AND, I sure as HELL don't like this from CBS 2 News:
The city attorney's office on Tuesday delivered a draft of a proposed ordinance that would be among the most restrictive in the state. It would force most pot dispensaries to close immediately and wait six months to reapply for permission to reopen. It also would ban over-the-counter sales. (WHY WOULD NUCH FORCE THEM TO CLOSE IF THEY HAVEN'T BEEN PROVEN TO HAVE DONE ANYTHING WRONG, YET? CAN'T JUST GO OFF HUNCHES, MY MAN! The ban was invalid, so you can't go after them for opening up in violation of that. So get some BASIC, EASY regulations (not the over-reaching bullshit you are trying to pass that will get you sued to timbucktoo)...then get out there and inspect them like restaurants and bars.
Proposed L.A. Medical Marijuana Ordinace -
Sent: 10/21/2009 3:52:18 P.M. Pacific Daylight Time
Subj: Permanent Medical Marijuana Ordinance
We are writing to provide you with an update regarding medical marijuana in this City. There is considerable misinformation circulating on this topic. We hope to inform you and to encourage you to share your views in this matter with the City Council. We do not have a City Council hearing date, but will write again once the day and time are known. Our proposed medical marijuana ordinance is attached.

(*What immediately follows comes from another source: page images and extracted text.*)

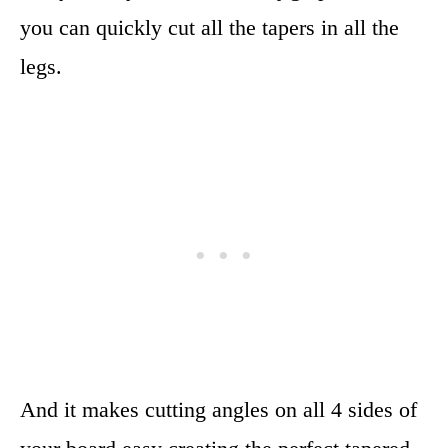
you can quickly cut all the tapers in all the
legs.
And it makes cutting angles on all 4 sides of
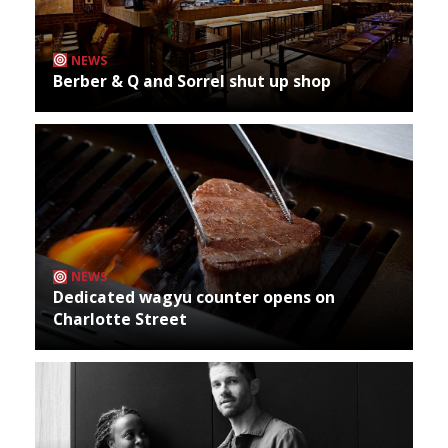
NEWS
Berber & Q and Sorrel shut up shop
NEWS
Dedicated wagyu counter opens on
Charlotte Street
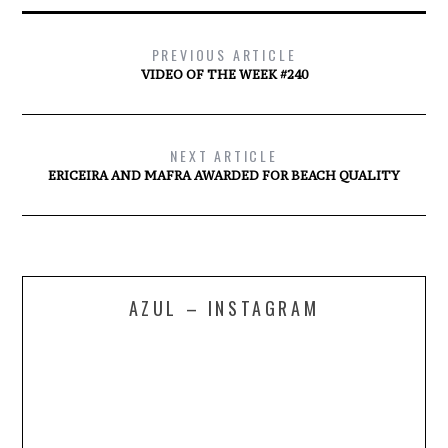
PREVIOUS ARTICLE
VIDEO OF THE WEEK #240
NEXT ARTICLE
ERICEIRA AND MAFRA AWARDED FOR BEACH QUALITY
AZUL – INSTAGRAM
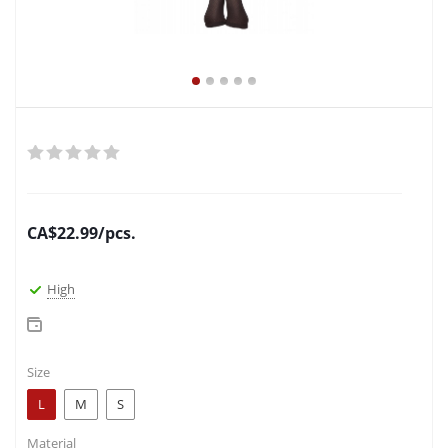
CA$
22.99
/pcs.
High
Size
L
M
S
Material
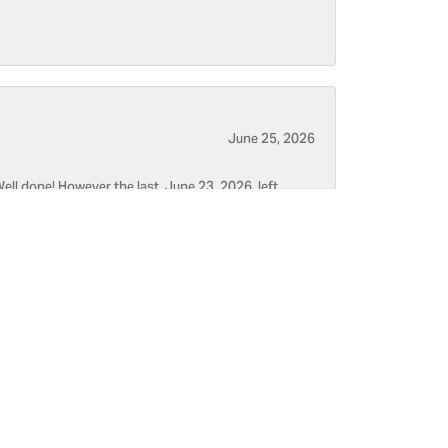
June 25, 2026
ell done! However the last, June 23, 2026, left
June 5, 2026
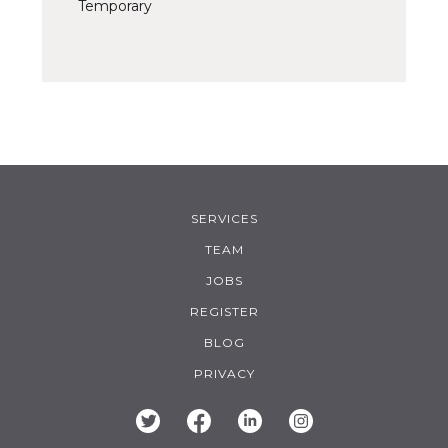
Temporary
SERVICES
TEAM
JOBS
REGISTER
BLOG
PRIVACY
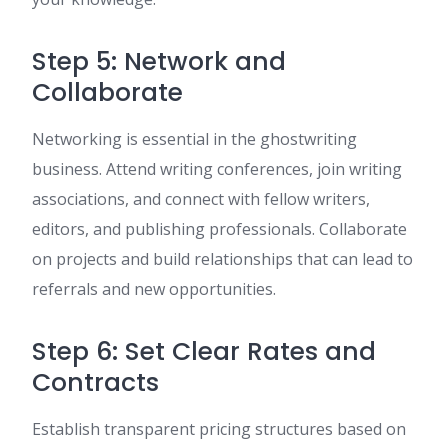
Step 5: Network and
Collaborate
Networking is essential in the ghostwriting
business. Attend writing conferences, join writing
associations, and connect with fellow writers,
editors, and publishing professionals. Collaborate
on projects and build relationships that can lead to
referrals and new opportunities.
Step 6: Set Clear Rates and
Contracts
Establish transparent pricing structures based on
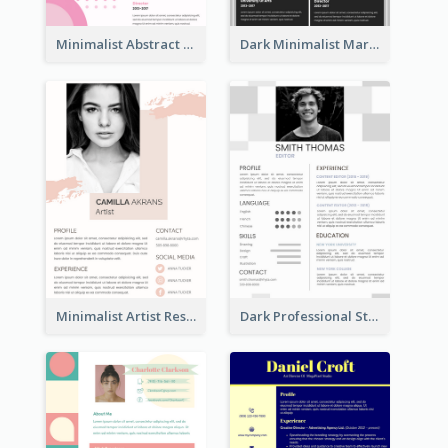
Minimalist Abstract Pink Resume
Dark Minimalist Marketing Manager Resume
Minimalist Artist Resume
Dark Professional Student Resume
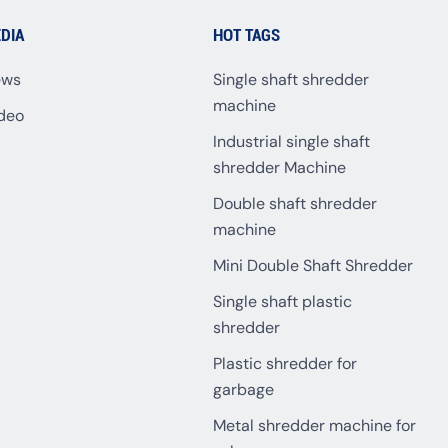
DIA
HOT TAGS
ews
Single shaft shredder
machine
deo
Industrial single shaft
shredder Machine
Double shaft shredder
machine
Mini Double Shaft Shredder
Single shaft plastic
shredder
Plastic shredder for
garbage
Metal shredder machine for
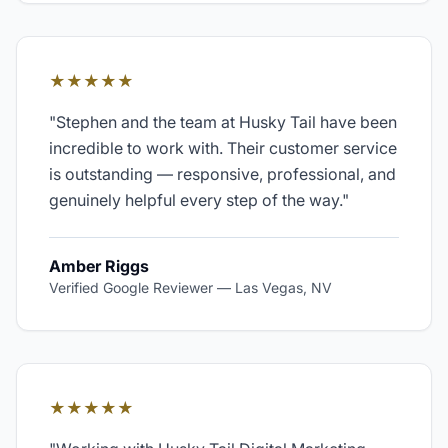
★★★★★
"
Stephen and the team at Husky Tail have been
incredible to work with. Their customer service
is outstanding — responsive, professional, and
genuinely helpful every step of the way.
"
Amber Riggs
Verified Google Reviewer
—
Las Vegas, NV
★★★★★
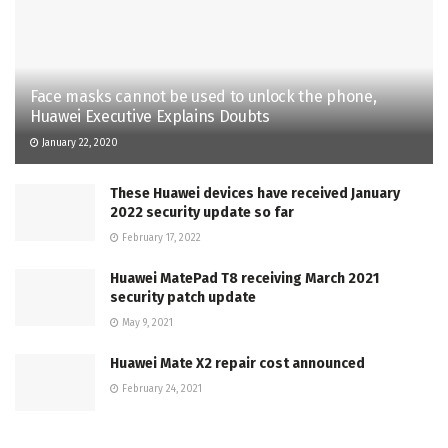
Face masks cannot be used to unlock the phone,
Huawei Executive Explains Doubts
January 22, 2020
These Huawei devices have received January
2022 security update so far
February 17, 2022
Huawei MatePad T8 receiving March 2021
security patch update
May 9, 2021
Huawei Mate X2 repair cost announced
February 24, 2021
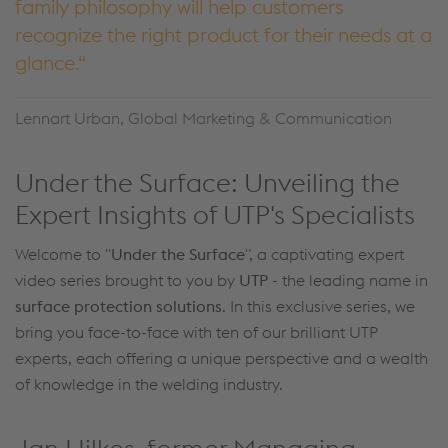
family philosophy will help customers
recognize the right product for their needs at a
glance.
Lennart Urban, Global Marketing & Communication
Under the Surface: Unveiling the
Expert Insights of UTP's Specialists
Welcome to "
Under the Surface
", a captivating expert
video series brought to you by
UTP
- the leading name in
surface protection solutions
. In this exclusive series, we
bring you face-to-face with ten of our brilliant UTP
experts, each offering a unique perspective and a wealth
of knowledge in the welding industry.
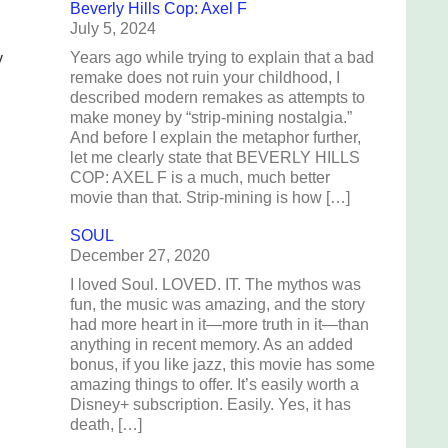
Beverly Hills Cop: Axel F
July 5, 2024
Years ago while trying to explain that a bad
y
remake does not ruin your childhood, I
described modern remakes as attempts to
make money by “strip-mining nostalgia.”
And before I explain the metaphor further,
let me clearly state that BEVERLY HILLS
COP: AXEL F is a much, much better
movie than that. Strip-mining is how […]
SOUL
December 27, 2020
I loved Soul. LOVED. IT. The mythos was
fun, the music was amazing, and the story
had more heart in it—more truth in it—than
anything in recent memory. As an added
bonus, if you like jazz, this movie has some
amazing things to offer. It’s easily worth a
Disney+ subscription. Easily. Yes, it has
death, […]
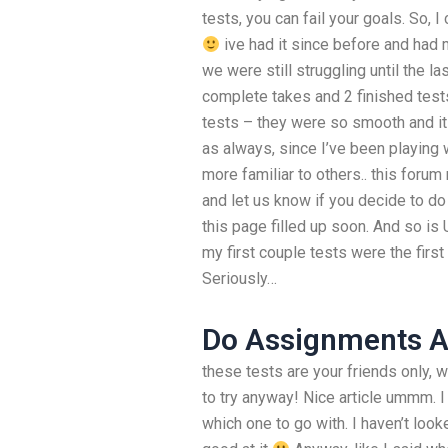
tests, you can fail your goals. So, I
ive had it since before and had m
we were still struggling until the las
complete takes and 2 finished tests 
tests – they were so smooth and it w
as always, since I’ve been playing 
more familiar to others.. this forum
and let us know if you decide to do
this page filled up soon. And so is
my first couple tests were the first
Seriously…
Do Assignments 
these tests are your friends only, 
to try anyway! Nice article ummm. 
which one to go with. I haven’t look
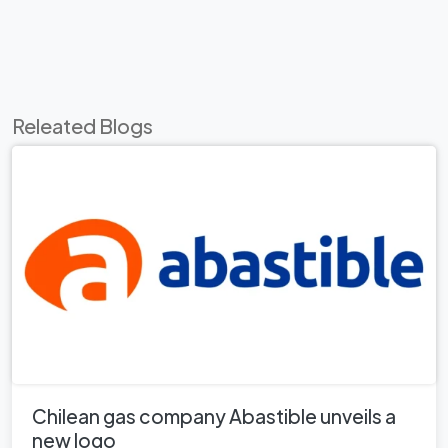
Releated Blogs
Chilean gas company Abastible unveils a
new logo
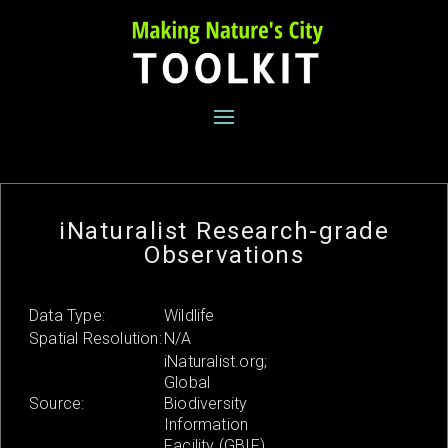
Skip
to
content
iNaturalist Research-grade
Observations
Data Type:
Wildlife
Spatial Resolution:
N/A
iNaturalist.org;
Global
Source:
Biodiversity
Information
Facility (GBIF)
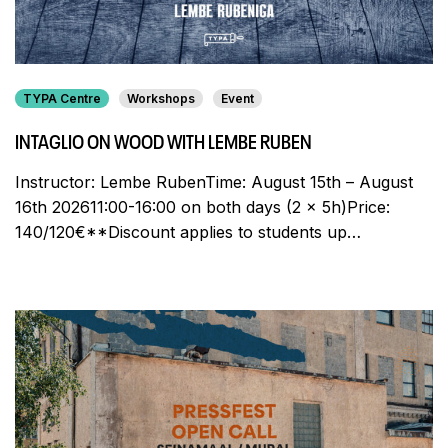
TYPA Centre
Workshops
Event
INTAGLIO ON WOOD WITH LEMBE RUBEN
Instructor: Lembe RubenTime: August 15th – August
16th 202611:00-16:00 on both days (2 x 5h)Price:
140/120€**Discount applies to students up…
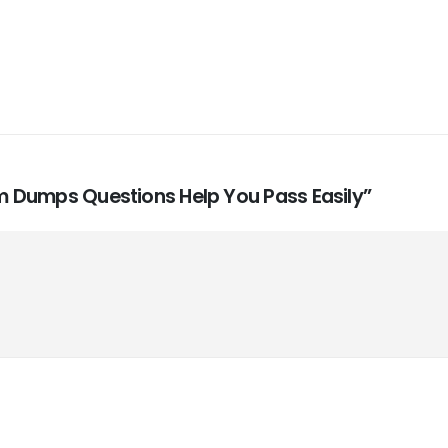
xam Dumps Questions Help You Pass Easily”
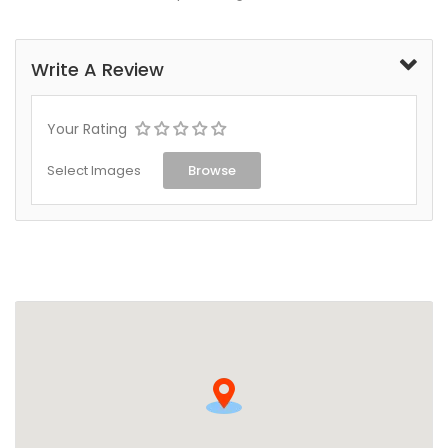
Write A Review
Your Rating
Select Images
Browse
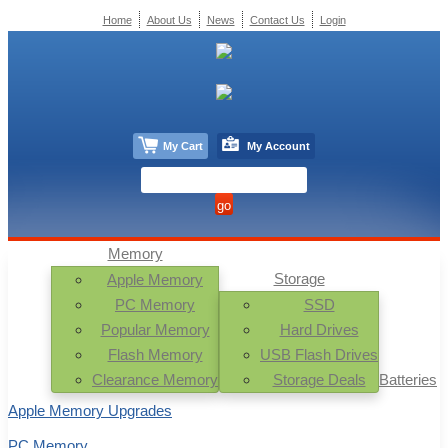
Home
About Us
News
Contact Us
Login
My Cart
My Account
Memory
Storage
Apple Memory
PC Memory
SSD
Popular Memory
Hard Drives
Flash Memory
USB Flash Drives
Clearance Memory
Storage Deals
Batteries
Apple Memory Upgrades
PC Memory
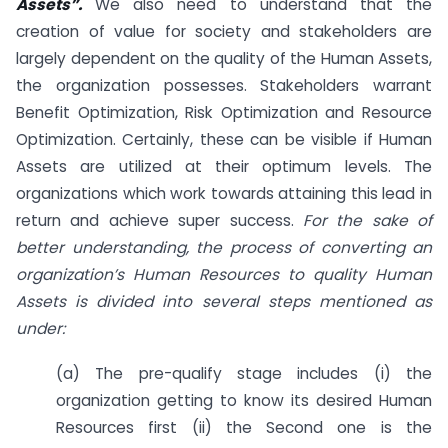
Assets”.
We also need to understand that the
creation of value for society and stakeholders are
largely dependent on the quality of the Human Assets,
the organization possesses. Stakeholders warrant
Benefit Optimization, Risk Optimization and Resource
Optimization. Certainly, these can be visible if Human
Assets are utilized at their optimum levels. The
organizations which work towards attaining this lead in
return and achieve super success.
For the sake of
better understanding, the process of converting an
organization’s Human Resources to quality Human
Assets is divided into several steps mentioned as
under:
(a) The pre-qualify stage includes (i) the
organization getting to know its desired Human
Resources first (ii) the Second one is the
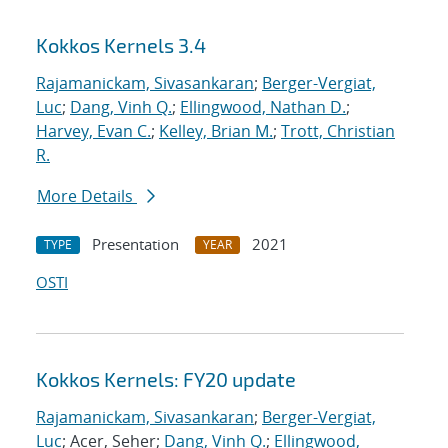
Kokkos Kernels 3.4
Rajamanickam, Sivasankaran
;
Berger-Vergiat,
Luc
;
Dang, Vinh Q.
;
Ellingwood, Nathan D.
;
Harvey, Evan C.
;
Kelley, Brian M.
;
Trott, Christian
R.
More Details
Presentation
2021
TYPE
YEAR
OSTI
Kokkos Kernels: FY20 update
Rajamanickam, Sivasankaran
;
Berger-Vergiat,
Luc
; Acer, Seher;
Dang, Vinh Q.
;
Ellingwood,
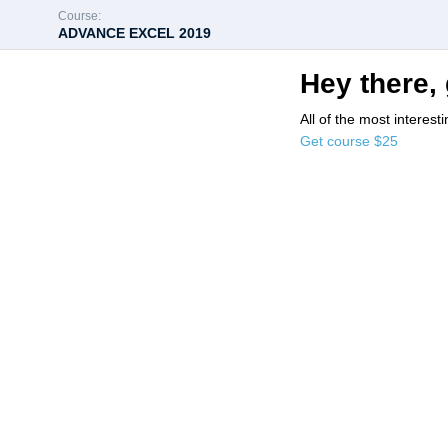
Course:
ADVANCE EXCEL 2019
Hey there, 
All of the most interest
Get course
$25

1. What is the law? Both state and federal law ban and criminalize the sale of marijuana. California voters created an exception for the seriously ill in our 1996 Compassionate Use Act. This Act and its implementing state legislation immunize "qualified patients" and their "primary caregivers" from criminal prosecution if their only conduct is the collective cultivation of medical marijuana for personal use to treat specific serious illnesses. The Compassionate Use Act ballot argument stated that the Act would not allow the sale of marijuana. The California Supreme Court has confirmed that this is our law. On Monday, the Obama administration also advised us that the federal government will honor California law.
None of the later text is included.